Salvator Lovato Grant

 by J. J. Bowden

Loranzo Lovato filed suit[1] in the Court of Private Land Claims on February 14, 1893, seeking the confirmation of the Salvador Lovato Grant. In his petition, Lovato alleged that Salvador Lovato and his two sons, Juan Antonio and Rafael, petitioned Governor Fernando Chacon in 1793 seeking a grant for agricultural purposes at the place known as Los Llomitas. Chacon promptly granted their request and directed the Alcalde of the Pueblo of Taos, Antonio Jose Ortiz, to place the three grantees in royal possession of the concession. In compliance with the governor’s order, Ortiz proceeded to Las Llomitas with his witnesses and the three grantees on June 20, 1793. He performed the customary ceremonies pertaining to the formal delivery of the grant to the grantees and designated the following natural objects as its boundaries:

On the north, a small rocky hill opposite the Llomita Chamisalosa; on the east, the Canada de Mirando and the road leading to the Pueblo of Picuris; on the south, the small valley of the Cuesta de Cire; and on the west, by the pass of the ridge of the Canada de los Alamos.

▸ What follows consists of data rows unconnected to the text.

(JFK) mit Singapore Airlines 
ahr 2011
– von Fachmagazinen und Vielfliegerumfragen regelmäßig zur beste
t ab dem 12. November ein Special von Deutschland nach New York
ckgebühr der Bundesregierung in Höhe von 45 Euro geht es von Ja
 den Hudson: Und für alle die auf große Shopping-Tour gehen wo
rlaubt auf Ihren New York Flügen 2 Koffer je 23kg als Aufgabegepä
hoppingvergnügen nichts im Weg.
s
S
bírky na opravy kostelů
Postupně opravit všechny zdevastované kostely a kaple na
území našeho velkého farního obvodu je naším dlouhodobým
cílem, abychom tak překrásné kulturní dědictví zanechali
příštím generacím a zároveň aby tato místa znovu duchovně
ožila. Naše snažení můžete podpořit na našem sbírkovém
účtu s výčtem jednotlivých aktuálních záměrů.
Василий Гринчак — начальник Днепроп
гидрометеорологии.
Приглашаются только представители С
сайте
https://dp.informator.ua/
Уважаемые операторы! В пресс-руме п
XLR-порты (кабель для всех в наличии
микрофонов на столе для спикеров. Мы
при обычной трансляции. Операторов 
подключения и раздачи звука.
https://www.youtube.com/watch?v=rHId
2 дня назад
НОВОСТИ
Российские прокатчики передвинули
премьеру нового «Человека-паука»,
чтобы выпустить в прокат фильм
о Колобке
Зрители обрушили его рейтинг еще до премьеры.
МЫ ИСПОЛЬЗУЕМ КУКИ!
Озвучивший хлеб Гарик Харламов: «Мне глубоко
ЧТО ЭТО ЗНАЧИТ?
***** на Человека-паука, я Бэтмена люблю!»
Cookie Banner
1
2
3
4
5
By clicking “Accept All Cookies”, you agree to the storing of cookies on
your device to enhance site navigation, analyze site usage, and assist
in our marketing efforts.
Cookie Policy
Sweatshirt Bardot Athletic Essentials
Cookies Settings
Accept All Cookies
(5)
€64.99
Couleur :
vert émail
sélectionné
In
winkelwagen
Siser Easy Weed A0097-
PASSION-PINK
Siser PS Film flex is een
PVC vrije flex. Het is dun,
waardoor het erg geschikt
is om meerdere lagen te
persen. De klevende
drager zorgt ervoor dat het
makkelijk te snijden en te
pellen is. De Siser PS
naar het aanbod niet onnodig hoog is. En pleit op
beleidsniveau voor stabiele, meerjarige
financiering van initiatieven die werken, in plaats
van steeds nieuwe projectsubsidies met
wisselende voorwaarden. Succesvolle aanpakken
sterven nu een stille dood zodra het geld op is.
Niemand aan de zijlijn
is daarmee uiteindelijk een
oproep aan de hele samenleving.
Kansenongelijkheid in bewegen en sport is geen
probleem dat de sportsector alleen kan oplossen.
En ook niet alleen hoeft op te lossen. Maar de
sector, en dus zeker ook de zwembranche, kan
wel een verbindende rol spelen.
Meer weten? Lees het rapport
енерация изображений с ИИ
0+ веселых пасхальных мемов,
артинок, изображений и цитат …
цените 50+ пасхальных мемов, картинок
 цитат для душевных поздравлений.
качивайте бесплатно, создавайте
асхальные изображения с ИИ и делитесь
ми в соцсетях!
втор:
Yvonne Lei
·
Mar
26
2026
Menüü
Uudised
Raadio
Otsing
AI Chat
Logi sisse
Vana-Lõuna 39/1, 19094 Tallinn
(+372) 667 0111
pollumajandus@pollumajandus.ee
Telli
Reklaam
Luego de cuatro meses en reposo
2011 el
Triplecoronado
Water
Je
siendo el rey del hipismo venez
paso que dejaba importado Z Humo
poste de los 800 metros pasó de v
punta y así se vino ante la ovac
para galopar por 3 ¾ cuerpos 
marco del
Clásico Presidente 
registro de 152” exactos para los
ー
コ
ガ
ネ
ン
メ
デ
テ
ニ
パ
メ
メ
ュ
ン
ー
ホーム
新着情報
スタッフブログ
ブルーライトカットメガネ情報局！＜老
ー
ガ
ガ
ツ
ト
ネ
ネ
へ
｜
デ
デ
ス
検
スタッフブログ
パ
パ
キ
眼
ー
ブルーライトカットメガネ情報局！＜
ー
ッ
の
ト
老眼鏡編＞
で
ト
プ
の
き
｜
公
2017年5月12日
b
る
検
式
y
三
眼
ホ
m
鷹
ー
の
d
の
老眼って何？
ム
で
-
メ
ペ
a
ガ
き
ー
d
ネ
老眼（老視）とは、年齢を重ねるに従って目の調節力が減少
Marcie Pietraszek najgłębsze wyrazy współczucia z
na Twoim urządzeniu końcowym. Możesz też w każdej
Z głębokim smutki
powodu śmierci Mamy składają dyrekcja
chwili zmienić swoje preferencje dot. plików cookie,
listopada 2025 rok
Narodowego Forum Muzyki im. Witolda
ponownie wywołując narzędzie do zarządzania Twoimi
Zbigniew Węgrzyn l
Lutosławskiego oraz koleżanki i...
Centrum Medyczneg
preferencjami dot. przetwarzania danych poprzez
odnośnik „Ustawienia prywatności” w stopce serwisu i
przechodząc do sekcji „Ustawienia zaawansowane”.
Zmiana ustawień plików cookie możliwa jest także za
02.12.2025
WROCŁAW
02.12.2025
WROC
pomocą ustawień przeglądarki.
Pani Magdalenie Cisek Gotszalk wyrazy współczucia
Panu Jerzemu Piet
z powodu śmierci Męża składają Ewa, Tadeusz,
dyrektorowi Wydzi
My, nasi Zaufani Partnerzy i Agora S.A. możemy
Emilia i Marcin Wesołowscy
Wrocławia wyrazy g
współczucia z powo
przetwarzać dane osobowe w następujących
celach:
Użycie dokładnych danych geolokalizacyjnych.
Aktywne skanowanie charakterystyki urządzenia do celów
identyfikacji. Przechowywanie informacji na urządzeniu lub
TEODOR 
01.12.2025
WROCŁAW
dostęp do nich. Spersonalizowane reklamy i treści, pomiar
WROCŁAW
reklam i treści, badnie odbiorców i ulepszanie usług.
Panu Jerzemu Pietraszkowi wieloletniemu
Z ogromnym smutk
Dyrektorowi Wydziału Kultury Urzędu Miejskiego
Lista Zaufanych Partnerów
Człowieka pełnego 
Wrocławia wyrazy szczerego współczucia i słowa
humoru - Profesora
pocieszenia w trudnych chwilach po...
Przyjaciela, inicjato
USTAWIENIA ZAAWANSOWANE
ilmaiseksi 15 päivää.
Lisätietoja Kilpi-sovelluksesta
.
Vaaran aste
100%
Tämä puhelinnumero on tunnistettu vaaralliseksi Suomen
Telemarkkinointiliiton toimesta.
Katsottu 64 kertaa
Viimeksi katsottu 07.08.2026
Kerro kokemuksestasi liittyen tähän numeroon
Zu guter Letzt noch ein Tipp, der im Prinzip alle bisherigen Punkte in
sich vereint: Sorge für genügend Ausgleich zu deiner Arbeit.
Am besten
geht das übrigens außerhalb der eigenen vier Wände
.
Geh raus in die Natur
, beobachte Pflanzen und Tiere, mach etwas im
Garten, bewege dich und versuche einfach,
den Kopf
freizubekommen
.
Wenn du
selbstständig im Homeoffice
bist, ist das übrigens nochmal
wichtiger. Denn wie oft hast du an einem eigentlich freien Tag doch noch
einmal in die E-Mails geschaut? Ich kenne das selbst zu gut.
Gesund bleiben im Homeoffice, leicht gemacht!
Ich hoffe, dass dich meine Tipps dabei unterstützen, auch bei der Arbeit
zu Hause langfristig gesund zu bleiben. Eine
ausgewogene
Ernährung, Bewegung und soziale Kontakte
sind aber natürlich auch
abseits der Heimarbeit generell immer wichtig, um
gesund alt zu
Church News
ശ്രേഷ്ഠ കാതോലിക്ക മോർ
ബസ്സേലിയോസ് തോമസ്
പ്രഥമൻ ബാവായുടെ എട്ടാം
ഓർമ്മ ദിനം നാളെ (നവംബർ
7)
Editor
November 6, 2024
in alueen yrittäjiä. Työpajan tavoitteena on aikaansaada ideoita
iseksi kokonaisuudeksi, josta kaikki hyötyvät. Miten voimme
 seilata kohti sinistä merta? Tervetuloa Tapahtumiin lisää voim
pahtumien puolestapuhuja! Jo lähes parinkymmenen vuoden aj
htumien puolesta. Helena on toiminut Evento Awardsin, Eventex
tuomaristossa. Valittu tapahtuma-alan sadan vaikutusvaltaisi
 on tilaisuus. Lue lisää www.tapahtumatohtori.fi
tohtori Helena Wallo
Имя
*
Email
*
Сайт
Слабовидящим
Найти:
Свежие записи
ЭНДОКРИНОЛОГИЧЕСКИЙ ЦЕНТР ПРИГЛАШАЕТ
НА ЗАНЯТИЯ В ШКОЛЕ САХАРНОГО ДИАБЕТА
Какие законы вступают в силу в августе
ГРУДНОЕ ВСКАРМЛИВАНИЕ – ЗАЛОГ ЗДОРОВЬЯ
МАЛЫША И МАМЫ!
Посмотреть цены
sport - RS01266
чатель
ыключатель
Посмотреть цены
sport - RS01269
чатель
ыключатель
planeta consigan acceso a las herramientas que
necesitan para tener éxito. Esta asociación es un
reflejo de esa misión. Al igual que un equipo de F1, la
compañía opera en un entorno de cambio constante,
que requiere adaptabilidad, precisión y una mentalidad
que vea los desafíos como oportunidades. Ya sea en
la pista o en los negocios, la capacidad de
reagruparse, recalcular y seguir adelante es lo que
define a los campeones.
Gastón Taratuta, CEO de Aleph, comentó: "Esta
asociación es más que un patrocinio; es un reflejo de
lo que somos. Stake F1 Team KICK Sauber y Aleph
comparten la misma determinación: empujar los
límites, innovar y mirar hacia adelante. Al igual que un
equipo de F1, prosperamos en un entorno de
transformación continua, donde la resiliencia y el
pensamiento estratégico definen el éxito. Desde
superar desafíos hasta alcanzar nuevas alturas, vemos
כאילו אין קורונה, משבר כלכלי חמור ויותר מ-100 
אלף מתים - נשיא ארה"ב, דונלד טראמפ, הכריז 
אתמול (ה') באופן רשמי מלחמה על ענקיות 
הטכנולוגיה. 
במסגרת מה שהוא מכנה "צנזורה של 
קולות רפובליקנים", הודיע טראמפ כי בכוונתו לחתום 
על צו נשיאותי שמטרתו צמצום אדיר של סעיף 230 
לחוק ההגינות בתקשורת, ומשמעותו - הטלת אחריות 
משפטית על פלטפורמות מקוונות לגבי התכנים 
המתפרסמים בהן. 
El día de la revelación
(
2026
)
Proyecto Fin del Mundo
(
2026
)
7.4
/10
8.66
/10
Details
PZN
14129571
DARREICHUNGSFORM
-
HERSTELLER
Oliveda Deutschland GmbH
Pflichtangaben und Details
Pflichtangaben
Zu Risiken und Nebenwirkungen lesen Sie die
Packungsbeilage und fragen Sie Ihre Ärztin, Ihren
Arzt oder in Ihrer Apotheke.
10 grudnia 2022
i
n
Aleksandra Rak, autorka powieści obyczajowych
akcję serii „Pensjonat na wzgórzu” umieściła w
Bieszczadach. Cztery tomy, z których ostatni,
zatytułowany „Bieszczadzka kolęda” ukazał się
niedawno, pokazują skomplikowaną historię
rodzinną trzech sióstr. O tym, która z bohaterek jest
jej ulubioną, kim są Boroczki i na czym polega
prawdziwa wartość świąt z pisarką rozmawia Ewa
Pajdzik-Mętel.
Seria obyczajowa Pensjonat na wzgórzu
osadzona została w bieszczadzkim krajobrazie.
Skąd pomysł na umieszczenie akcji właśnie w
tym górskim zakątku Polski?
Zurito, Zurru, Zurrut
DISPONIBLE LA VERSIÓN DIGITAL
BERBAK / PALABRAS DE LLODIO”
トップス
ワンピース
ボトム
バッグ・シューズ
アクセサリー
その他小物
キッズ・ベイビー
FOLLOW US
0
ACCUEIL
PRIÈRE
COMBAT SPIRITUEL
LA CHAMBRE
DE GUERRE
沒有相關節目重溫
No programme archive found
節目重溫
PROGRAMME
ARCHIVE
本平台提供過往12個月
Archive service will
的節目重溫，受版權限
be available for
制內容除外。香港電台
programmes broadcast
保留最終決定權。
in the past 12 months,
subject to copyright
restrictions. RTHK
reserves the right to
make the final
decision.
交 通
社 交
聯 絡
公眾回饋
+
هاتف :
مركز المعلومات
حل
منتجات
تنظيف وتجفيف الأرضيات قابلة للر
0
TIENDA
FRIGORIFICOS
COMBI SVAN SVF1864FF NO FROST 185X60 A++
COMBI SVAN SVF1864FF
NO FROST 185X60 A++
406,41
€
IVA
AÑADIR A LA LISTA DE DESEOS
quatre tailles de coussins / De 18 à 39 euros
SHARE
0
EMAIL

He estimated that the grant contained 2,500 acres. He stated that he had unsuccessfully searched the Archives of New Mexico in an effort to find the expediente of the grant and concluded that while the expediente at one time had been filed in the Archives, it had been lost, destroyed or stolen as a result of the several mutations in sovereignty. He further stated that Salvador Lovato’s petition and Governor Chacon’s granting decree had been torn off the testimonio and lost. He also pointed out that the claim had never been submitted to or acted upon by any authority of the United States. The government filed a general answer which put in issue the allegations contained in the plaintiff’s petition.

The plaintiff apparently realized that under the Supreme Court’s decision in the White[2] and Romero[3] cases, which held that where no evidence of a grant is found in the archives, the absence thereof is unaccounted for, and there has not been sufficient possession to raise an equity, the claim must be rejected, and Section 10 of the Act of March 1, 1891,[4] which permitted the confirmation of claims only in cases where the court was satisfied that title had been lawfully derived from a former sovereign, he would he unable to prevail. Therefore, when the case came up for trial on February 11, 1898, the plaintiff declined to offer any proof in support of his petition and advised the court that he no longer wished to prosecute the cause. Whereupon, the court, having no alternative, rejected the claim and dismissed the petition.[5]


[1] Lovato v. United States, No. 93 (Mss., Records of the Ct. Pvt. L. Cl.).

[2] White v. United States, 1 Wall. (68 U.S.) 660 (1863).

[3] Romero v. United States, 1 Wall. (68 U.S.) 721 (1863).

[4] Court of Private Land Claims Act, Chap. 539, Sec. 10, 26 Stat. 854 (1891).

[5] 3 Journal 356 (Mss., Records of the Ct. Pvt. L. Cl.).